As was common ground, the reason for the Claimant's dismissal was his misconduct in inappropriately showing an 18-rated film (Halloween) to a class of vulnerable 15- and 16-year-olds; that was the "something" operating on the Respondent's mind/significantly influencing its decision ([IPC Media Ltd v Millar]() [2013] IRLR 707 EAT / Hall v Chief Constable of West Yorkshire Police . The ET then considered whether that misconduct had arisen as a consequence of the Claimant's disability. On the material before it - which included medical evidence not available to the Respondent - it was satisfied it had: the Claimant's error of judgement, and thus his misconduct in inappropriately showing the film, arose as a consequence of his disability. As dismissal was an unfavourable act, he had been treated unfavourably because of something arising in consequence of his disability. The ET went on to consider the Respondent's defence of justification. Accepting it had legitimate aims in terms of safeguarding children and maintaining disciplinary standards, the Respondent had not demonstrated that dismissal was proportionate, so failed to prove objective justification.
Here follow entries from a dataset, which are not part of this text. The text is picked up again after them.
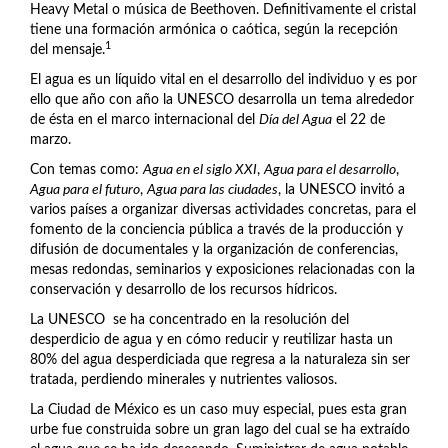
Heavy Metal o música de Beethoven. Definitivamente el cristal
tiene una formación armónica o caótica, según la recepción
1
del mensaje.
El agua es un líquido vital en el desarrollo del individuo y es por
ello que año con año la UNESCO desarrolla un tema alrededor
de ésta en el marco internacional del
Día del Agua
el 22 de
marzo.
Con temas como:
Agua en el siglo XXI
,
Agua para el desarrollo
,
Agua para el futuro
,
Agua para las ciudades
, la UNESCO invitó a
varios países a organizar diversas actividades concretas, para el
fomento de la conciencia pública a través de la producción y
difusión de documentales y la organización de conferencias,
mesas redondas, seminarios y exposiciones relacionadas con la
conservación y desarrollo de los recursos hídricos.
La UNESCO se ha concentrado en la resolución del
desperdicio de agua y en cómo reducir y reutilizar hasta un
80% del agua desperdiciada que regresa a la naturaleza sin ser
tratada, perdiendo minerales y nutrientes valiosos.
La Ciudad de México es un caso muy especial, pues esta gran
urbe fue construida sobre un gran lago del cual se ha extraído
Held: dismissing the appeal
Applying the guidance laid down by the EAT in [Basildon & Thurrock NHS Foundation Trust v Weerasinghe]() [2016] ICR 305, the definition of "the something" under section 15 EqA gave rise to a question of causation: it had to be that which caused the employer to treat the employee unfavourably; it required the ET to look into the mind of the relevant decision taker and ask what was the factor (conscious or subconscious) that materially operated on his or her mind. Having thus defined "the something" - in this case the Claimant's misconduct in terms of the inappropriate showing of the film - the ET had to ask whether that something arose as a consequence of the Claimant's disability. That - as the parties accepted - gave rise to a question to be answered by the ET on an objective basis: on the evidence before it, did the "something" arise in consequence of the employee's disability? In this case, the ET had found as a fact that the inappropriate showing of the film - the something - did arise as a consequence of the Claimant's disability (his impaired mental state). The ET did not fail to appreciate the need to make a finding on causation; it did not spend a great deal of time on this issue, because it was not in dispute. As for the ET's reliance on the medical evidence before it (not available to the Respondent itself, and for which the ET (majority) had not criticised it in relation to the unfair dismissal case) that was permissible given the objective nature of the exercise required.
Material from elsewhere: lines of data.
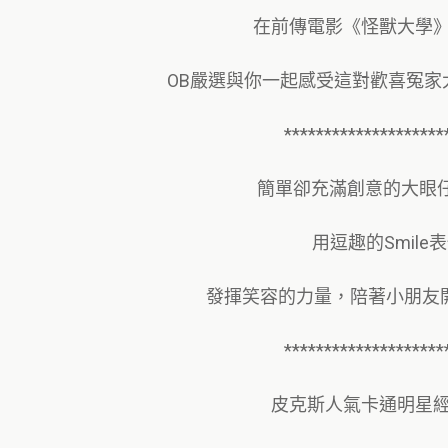
在前傳電影《怪獸大學
OB嚴選與你一起感受這對歡喜冤家
********************
簡單卻充滿創意的大眼
用逗趣的Smile
發揮笑容的力量，陪著小朋友
********************
皮克斯人氣卡通明星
On the question of justification, the approach again required an objective test, albeit one that had regard to the working practices and business considerations of the employer (Hardy & Hansons plc v Lax. The ET had taken care to define the Respondent's legitimate aim - the protection of the children and ensuring disciplinary standards were maintained - and had then carried out the balancing exercise required of it by reference to that aim. The ET thus kept the Respondent's "workplace practices and business considerations" firmly at the centre of its reasoning. Doing so, it reached a different conclusion to the Respondent, permissibly taking into account medical evidence that had not been before it. The appeal was dismissed.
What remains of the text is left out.